Before we start, it is highly recommended that you read the Axis 1.x User's
guide  <http://ws.apache.org/axis/java/user-guide.html> , if you are new to
Axis. 

Axis 2.0 is the next generation of Apache Axis. In late August 2004, during
the Axis Summit held in Colombo, Sri Lanka, a new architecture was
introduced to have a much more flexible, efficient and configurable Axis.
Even though the architecture is new, some of the well established concepts
from Axis 1.x, like handlers are preserved in Axis 2.0 also. Axis 2.0 comes
with lots of new features, enhancements and implementations of new industry
specifications. 

After months of continued discussion and coding effort in this direction,
Axis 2.0 now delivers the following key features: 

*	Speed. Axis uses its own object model and StAX (streaming) parsing
to achieve significantly greater speed than earlier versions of Apache AXIS.
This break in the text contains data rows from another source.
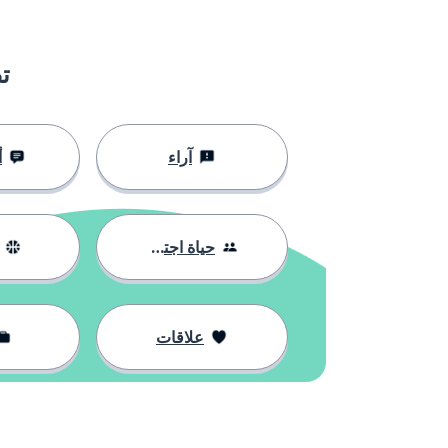
ت
آراء
أ
حياة اجتماعية
علاقات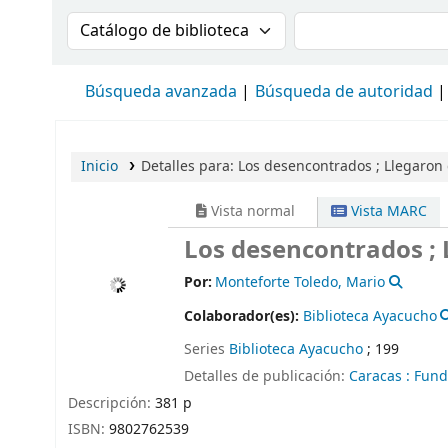
Buscar en el catálogo por:
Buscar en el cat
Búsqueda avanzada
Búsqueda de autoridad
Inicio
Detalles para:
Los desencontrados ; Llegaron 
Vista normal
Vista MARC
Los desencontrados ; 
Por:
Monteforte Toledo, Mario
Colaborador(es):
Biblioteca Ayacucho
Series
Biblioteca Ayacucho
; 199
Detalles de publicación:
Caracas :
Fund
Descripción:
381 p
ISBN:
9802762539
*	Low memory foot print. Axis 2.0 was designed ground-up keeping a low
memory foot print in mind. 
*	AXIOM. Axis 2.0 comes with its own light-weight object model, AXIOM,
for message processing which is extensible, high performance and developer
convenient 
*	Hot Deployment. One can now hot deploy web services and handlers. 
*	Asynchronous Web Services. Axis 2.0 now supports asynchronous web
services invocation and asynchronous web services. 
*	MEP Support. Axis 2.0 now comes handy with support for Message
Exchange Patterns. 
*	Flexibility. The Axis architecture gives the developer complete
freedom to insert extensions into the engine for custom header processing,
system management, or anything else you can imagine. 
*	Stability. Axis defines a set of published interfaces which change
relatively slowly compared to the rest of Axis. 
*	Component-oriented deployment. You can easily define reusable
networks of Handlers to implement common patterns of processing for your
applications, or to distribute to partners. 
*	Transport framework. We have a clean and simple abstraction for
designing transports (i.e., senders and listeners for SOAP over various
protocols such as SMTP, FTP, message-oriented middleware, etc), and the core
of the engine is completely transport-independent. 
*	WSDL support. Axis 2.0 supports the Web Service Description
<http://www.w3.org/TR/wsdl>  Language , version 1.1 and 2.0, which allows
you to easily build stubs to access remote services, and also to
automatically export machine-readable descriptions of your deployed services
from Axis. 

We hope you enjoy using Axis. Please note that this is an open-source effort
- if you feel the code could use some new features or fixes, please get
involved and lend a hand! The Axis developer community welcomes your
participation . 

Let us know what you think! 

Please send feedback about the package to " axis-user@ws.apache.org
<ma...@ws.apache.org> " and make sure to prefix the subject of
the mail with [Axis2]. 


What's in this release? 


This release includes the following features:

*	AXIOM, a SOAP specific streaming XML infoset model for SOAP 1.1/1.2
Messages
*	Modules, mechanism to extend the SOAP Processing Model
*	Support for WS-Addressing
*	Client API
*	Support for One-Way Messaging
*	Support for Request Response Messaging 

1.	Synchronous, Using a two way transport
2.	Asynchronous, Using a two way transport
3.	Synchronous, Using a one way transport
4.	Asynchronous, Using a two way transport

*	Hot deployment of Web Services and Module deployment based on the
archived modules 
*	WSDL Code Generation Tool.
*	REST Web Service Support
*	HTTP transport Support
*	SMTP transport Support
*	TCP transport Support


What's still to do? 


Please see a list of what we think needs doing - and please consider helping
out if you're interested & able!

*	Encoding/data binding
*	JAX-RPC 1.1/2.0 compliance
*	Data binding support for WSDL Based code (server/client) code
generator
*	MTOM attachments support
*	Complete XML infoset support for AXIOM
*	Implementation of other transports. e.g. JMS..


Installation Guide 


Introduction 


Axis 2.0 can be downloaded as a zipped binary or the source . This section
describes how Axis2 can be installed either as a standalone server or as
part of a J2EE compliant servlet container. 


Prerequisites 


Axis2 requires the Java Runtime Environment to be properly installed. Axis
is developed to be run on JRE 1.4 and upwards, but it has not been fully
tested with the latest JRE 1.5. Hence it is safe to run Axis with Java 1.4.
If the JRE is not already in place it must be installed to proceed further.
For instructions on setting up the JRE in different operating systems,
please visit http://java.sun.com  <http://java.sun.com/> . 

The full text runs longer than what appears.